(Dataset entries)
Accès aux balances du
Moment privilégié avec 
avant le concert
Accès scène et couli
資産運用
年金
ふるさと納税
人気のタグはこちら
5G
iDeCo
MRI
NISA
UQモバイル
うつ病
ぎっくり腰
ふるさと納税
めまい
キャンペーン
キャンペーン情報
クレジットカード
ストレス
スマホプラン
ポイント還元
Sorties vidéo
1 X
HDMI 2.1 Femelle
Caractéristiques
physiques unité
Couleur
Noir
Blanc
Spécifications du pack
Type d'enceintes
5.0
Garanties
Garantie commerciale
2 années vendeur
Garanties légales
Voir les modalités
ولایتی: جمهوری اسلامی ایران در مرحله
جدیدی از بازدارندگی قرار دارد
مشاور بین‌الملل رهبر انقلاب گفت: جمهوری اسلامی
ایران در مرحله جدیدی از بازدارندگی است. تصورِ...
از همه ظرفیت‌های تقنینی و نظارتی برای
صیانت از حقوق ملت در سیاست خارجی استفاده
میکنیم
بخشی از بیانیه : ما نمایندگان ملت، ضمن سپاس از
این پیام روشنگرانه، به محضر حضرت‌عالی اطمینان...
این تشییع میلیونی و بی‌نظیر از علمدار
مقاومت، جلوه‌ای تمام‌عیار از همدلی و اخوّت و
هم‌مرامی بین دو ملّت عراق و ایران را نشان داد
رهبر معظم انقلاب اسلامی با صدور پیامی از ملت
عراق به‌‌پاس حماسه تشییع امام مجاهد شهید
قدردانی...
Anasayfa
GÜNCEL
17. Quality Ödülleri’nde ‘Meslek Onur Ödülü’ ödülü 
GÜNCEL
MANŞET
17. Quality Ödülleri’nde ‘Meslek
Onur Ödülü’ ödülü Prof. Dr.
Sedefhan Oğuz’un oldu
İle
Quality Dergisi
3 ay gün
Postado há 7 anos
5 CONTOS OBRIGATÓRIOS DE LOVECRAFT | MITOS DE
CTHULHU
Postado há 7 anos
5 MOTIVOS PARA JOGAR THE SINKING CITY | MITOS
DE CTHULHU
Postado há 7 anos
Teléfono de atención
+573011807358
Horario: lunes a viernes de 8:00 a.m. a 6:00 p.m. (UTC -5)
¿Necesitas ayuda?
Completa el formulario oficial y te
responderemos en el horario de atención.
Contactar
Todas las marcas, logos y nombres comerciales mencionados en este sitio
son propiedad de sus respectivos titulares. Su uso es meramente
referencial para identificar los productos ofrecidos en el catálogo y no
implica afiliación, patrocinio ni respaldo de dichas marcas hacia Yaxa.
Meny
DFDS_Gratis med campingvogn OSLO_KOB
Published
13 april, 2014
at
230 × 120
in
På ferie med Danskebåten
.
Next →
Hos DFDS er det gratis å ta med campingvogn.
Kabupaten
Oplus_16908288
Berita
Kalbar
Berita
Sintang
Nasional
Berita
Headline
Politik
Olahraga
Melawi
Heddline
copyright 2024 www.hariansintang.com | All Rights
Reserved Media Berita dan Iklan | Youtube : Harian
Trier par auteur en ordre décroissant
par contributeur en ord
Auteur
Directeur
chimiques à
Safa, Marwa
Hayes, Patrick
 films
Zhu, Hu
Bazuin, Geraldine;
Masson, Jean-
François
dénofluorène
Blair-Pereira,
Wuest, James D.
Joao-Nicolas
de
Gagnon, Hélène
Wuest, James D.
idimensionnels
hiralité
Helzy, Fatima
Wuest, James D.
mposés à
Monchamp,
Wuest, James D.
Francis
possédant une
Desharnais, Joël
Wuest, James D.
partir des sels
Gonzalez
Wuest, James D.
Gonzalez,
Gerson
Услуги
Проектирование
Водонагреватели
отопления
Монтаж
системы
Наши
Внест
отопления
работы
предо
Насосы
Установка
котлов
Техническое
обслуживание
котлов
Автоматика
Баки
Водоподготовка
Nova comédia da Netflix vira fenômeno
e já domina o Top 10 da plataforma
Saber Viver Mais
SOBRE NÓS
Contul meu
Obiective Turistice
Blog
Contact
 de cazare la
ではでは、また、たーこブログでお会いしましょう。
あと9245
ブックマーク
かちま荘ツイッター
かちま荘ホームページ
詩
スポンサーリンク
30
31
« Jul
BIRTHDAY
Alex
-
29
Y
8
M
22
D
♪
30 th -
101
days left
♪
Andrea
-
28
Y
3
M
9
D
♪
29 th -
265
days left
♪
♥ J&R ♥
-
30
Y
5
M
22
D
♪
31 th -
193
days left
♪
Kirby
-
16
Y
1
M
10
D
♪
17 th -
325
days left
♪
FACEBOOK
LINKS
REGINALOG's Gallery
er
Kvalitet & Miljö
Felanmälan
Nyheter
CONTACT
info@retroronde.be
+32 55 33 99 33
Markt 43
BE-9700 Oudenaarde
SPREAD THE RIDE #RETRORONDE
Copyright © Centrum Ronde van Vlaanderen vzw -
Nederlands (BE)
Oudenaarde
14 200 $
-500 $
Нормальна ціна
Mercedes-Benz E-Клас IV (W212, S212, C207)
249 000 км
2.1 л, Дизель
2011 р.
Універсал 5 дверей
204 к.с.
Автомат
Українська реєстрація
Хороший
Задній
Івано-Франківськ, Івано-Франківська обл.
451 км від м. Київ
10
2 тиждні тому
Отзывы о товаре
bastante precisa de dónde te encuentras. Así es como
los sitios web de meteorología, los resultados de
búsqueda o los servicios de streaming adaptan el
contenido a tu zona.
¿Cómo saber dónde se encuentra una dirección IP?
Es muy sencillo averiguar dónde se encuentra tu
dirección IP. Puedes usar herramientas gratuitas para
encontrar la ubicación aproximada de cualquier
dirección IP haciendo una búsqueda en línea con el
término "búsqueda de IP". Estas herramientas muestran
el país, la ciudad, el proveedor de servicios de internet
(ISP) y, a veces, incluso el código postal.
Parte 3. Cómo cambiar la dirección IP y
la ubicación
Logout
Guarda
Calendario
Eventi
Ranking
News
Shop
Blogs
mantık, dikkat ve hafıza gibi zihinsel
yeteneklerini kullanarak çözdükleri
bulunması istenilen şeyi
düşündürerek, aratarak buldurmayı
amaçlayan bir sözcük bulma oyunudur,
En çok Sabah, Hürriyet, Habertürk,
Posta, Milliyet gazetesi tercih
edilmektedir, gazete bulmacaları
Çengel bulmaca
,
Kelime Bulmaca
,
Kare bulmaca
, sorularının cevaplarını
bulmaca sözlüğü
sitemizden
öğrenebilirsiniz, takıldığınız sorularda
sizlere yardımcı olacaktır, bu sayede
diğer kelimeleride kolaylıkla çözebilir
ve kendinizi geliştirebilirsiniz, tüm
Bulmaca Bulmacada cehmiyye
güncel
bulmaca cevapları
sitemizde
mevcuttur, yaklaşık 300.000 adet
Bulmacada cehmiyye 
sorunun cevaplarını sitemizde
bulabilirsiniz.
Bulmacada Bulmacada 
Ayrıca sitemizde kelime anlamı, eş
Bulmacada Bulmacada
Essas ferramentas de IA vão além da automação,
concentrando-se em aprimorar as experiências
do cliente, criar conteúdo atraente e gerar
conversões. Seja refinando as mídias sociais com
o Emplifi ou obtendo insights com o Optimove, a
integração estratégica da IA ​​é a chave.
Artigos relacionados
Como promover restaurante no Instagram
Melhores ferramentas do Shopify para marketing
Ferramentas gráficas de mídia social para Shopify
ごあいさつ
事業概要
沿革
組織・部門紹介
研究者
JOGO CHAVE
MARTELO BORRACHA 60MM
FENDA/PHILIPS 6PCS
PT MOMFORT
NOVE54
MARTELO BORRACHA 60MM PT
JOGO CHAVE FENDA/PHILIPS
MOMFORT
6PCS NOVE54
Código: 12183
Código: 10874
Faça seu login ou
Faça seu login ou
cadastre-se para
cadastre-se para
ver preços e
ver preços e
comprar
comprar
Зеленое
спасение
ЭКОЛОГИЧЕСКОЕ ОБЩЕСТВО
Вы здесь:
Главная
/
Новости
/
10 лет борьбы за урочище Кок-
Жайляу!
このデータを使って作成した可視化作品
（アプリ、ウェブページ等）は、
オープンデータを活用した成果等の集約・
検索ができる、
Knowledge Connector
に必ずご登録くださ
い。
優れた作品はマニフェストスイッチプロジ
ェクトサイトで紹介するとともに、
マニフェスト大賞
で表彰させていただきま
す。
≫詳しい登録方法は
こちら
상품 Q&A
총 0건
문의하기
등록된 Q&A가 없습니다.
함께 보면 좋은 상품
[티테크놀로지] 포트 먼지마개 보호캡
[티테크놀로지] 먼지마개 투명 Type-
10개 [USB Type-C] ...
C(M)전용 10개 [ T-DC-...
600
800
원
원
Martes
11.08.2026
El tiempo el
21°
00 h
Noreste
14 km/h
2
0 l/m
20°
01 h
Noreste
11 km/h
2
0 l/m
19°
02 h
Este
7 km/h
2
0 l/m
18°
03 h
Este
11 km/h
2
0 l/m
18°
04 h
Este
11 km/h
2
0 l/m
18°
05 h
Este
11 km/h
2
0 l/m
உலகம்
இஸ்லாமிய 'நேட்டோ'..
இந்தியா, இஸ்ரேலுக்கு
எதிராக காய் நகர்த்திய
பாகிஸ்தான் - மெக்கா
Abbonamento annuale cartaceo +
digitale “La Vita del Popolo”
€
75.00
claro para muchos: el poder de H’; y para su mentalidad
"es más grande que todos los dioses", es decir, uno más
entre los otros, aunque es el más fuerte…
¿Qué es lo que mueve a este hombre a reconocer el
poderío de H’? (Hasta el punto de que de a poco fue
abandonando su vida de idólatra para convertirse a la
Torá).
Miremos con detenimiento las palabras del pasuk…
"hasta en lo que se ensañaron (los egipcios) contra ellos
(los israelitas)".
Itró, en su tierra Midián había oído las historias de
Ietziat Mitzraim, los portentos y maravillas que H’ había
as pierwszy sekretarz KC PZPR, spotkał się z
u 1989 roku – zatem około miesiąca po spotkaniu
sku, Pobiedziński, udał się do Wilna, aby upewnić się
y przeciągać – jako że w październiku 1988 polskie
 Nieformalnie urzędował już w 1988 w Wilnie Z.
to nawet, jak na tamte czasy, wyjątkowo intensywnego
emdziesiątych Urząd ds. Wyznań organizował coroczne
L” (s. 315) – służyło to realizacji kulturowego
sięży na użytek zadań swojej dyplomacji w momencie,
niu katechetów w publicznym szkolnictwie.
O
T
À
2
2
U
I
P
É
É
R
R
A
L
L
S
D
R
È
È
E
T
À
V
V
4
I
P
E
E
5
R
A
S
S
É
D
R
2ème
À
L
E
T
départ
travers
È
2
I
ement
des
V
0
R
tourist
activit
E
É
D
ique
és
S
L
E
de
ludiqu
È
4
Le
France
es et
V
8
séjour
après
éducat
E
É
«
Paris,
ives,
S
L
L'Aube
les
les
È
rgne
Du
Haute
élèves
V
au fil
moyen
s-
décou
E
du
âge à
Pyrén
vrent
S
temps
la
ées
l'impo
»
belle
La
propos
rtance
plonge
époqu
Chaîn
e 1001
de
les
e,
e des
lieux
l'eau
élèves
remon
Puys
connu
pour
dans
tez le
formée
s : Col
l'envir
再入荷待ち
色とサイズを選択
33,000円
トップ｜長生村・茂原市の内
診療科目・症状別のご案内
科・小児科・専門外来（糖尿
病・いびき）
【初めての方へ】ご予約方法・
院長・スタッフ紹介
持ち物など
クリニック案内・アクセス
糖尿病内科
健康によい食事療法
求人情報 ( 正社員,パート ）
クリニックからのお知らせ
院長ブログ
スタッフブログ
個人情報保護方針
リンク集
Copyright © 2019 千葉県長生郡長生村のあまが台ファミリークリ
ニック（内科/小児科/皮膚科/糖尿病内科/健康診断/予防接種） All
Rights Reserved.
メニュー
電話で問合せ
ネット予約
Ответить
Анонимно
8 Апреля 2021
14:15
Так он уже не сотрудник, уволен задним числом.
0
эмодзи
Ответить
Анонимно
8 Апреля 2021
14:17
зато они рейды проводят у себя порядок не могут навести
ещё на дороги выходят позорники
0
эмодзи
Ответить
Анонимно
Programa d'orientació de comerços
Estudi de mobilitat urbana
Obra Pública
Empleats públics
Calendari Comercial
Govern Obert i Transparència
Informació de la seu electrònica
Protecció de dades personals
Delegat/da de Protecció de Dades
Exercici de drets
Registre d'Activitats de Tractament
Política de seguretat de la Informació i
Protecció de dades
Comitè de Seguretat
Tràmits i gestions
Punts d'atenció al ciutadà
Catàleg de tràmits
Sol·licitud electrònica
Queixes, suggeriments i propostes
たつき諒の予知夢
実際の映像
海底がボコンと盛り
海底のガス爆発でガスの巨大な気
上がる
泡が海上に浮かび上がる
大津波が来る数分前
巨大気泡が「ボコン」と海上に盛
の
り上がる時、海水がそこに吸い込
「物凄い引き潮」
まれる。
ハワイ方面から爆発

● **TASK GOAL**
Lines above containing "Meslek": how many? Reply with the number only.

● **EXERCISE SOLUTION**
2